As the August 16th mayoral runoff approaches, issues such as transportation will be front and center and C. Jack Ellis believes improving the transit system is vital in an effort to reduce poverty and boost economic development.
The mission of the Macon Transit Authority is the following: The MTA is to be primary provider of high quality, affordable buses and vans to the Macon-Bibb County Community that will increase the use of public transportation. The Authority is dedicated to maintaining an efficient, progressive, cost-conscious organization that provides a fair and equitable return to its stakeholders as it carries out its vision to become a nationally recognized public transportation system.
Is the Macon-Bibb County Transit Authority truly serving the community and living up to its mission? If not, then the upcoming August 16th runoff election provides an opportunity for citizens of Macon to make a statement via the ballot along with an opportunity to moving in a new direction.

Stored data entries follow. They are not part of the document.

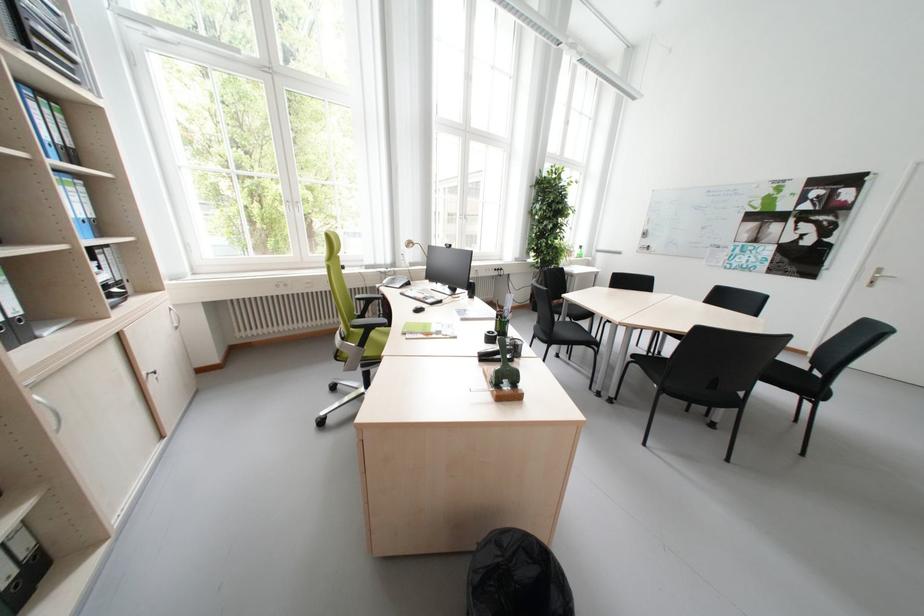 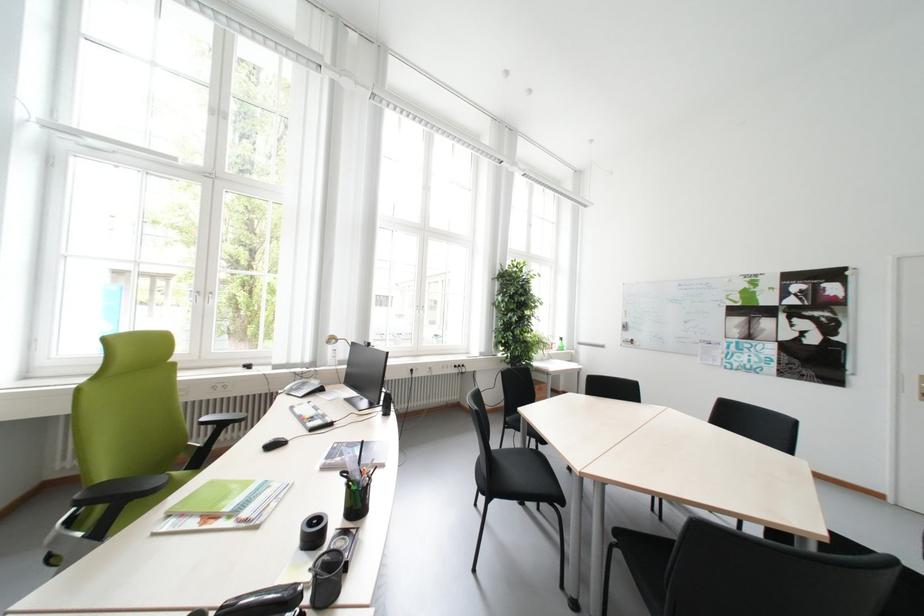 Where in the second image is the point corresponding to [423,309] from the first image?

(277, 442) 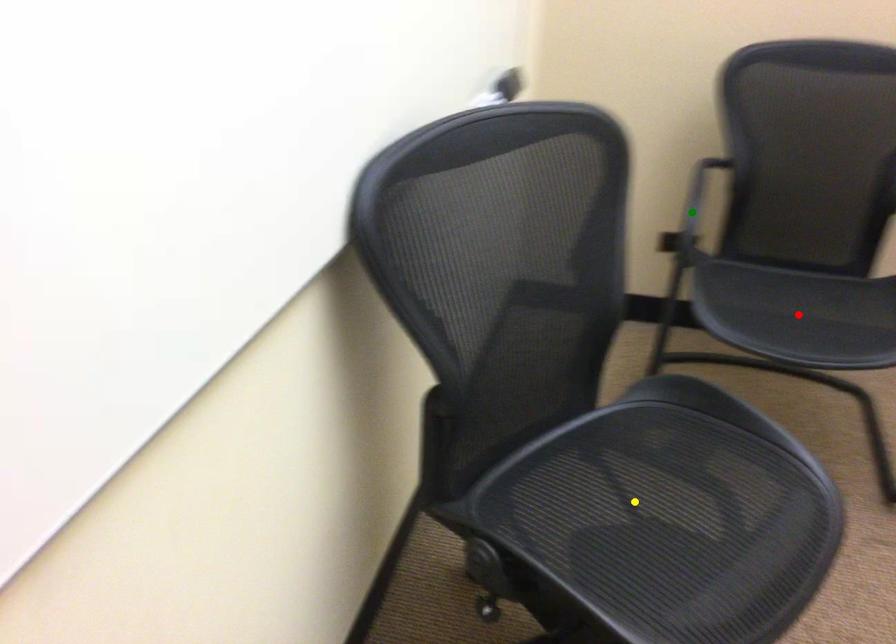 Order these from nearest to farthest:
green point, yellow point, red point

yellow point, red point, green point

Many citizens depend on the transit system as their sole source of transportation of getting around the city of Macon and Bibb County.
Whether its going to work during the week or church on Sundays or going downtown to handle matters such as banking along with shopping for necessities, the need for a reliable transportation system which is responsive to the needs of the citizens is vital to Central Georgia’s largest city.
On July 12th, Ellis had held a press conference to address this pressing problem and offered his plan to improve transportation system in the city of Macon. Ellis elaborated that he plans to instruct the Macon Transit Authority to have buses available to run on Sundays. Additionally, Ellis wants covered shelters at every bus stop.
The current general manager and CEO of the Macon-Bibb County Transit Authority is Rick Jones and he oversees the overall operations.
Many passengers who ride on the local buses have expressed that the Macon Transit Authority hasn’t lived up to their mission and changes must be made.
Even though we are in 2011 and not 1955, African-Americans still make up a majority part of the paying customers to Macon’s transit system.
The Montgomery Bus Boycott was a political and social protest campaign that started in 1955 in Montgomery, Alabama intended to oppose the city’s policy of racial segregation on its public transit system. Many important figures in the civil rights movement were involved in the boycott, including Reverend Martin Luther King, Jr.
The boycott got the attention of the Montgomery public transit system, because the Montgomery’s black population who were the principal protestors were also the majority of their transit system’s paying customers.
The campaign lasted from December 1, 1955, when Rosa Parks, an African American woman, was arrested for refusing to surrender her seat to a white person, to December 20, 1956, when a federal ruling, Browder v. Gayle, took effect, and led to a United States Supreme Court decision that declared the Alabama and Montgomery laws requiring segregated buses to be unconstitutional.
In 2011, Ellis says adding an Amtrak service and Greyhound buses to Terminal Station should be a part of the solution to improve Macon’s transit system.
For these projects to become a reality, voting for representatives who will fight for funding and implementing progressive ideas to improve the Terminal Station and the Macon-Bibb Transit Authority is needed and Ellis says he would apply for federal grants and consider raising the ridership fee in an effort to pay for improvements.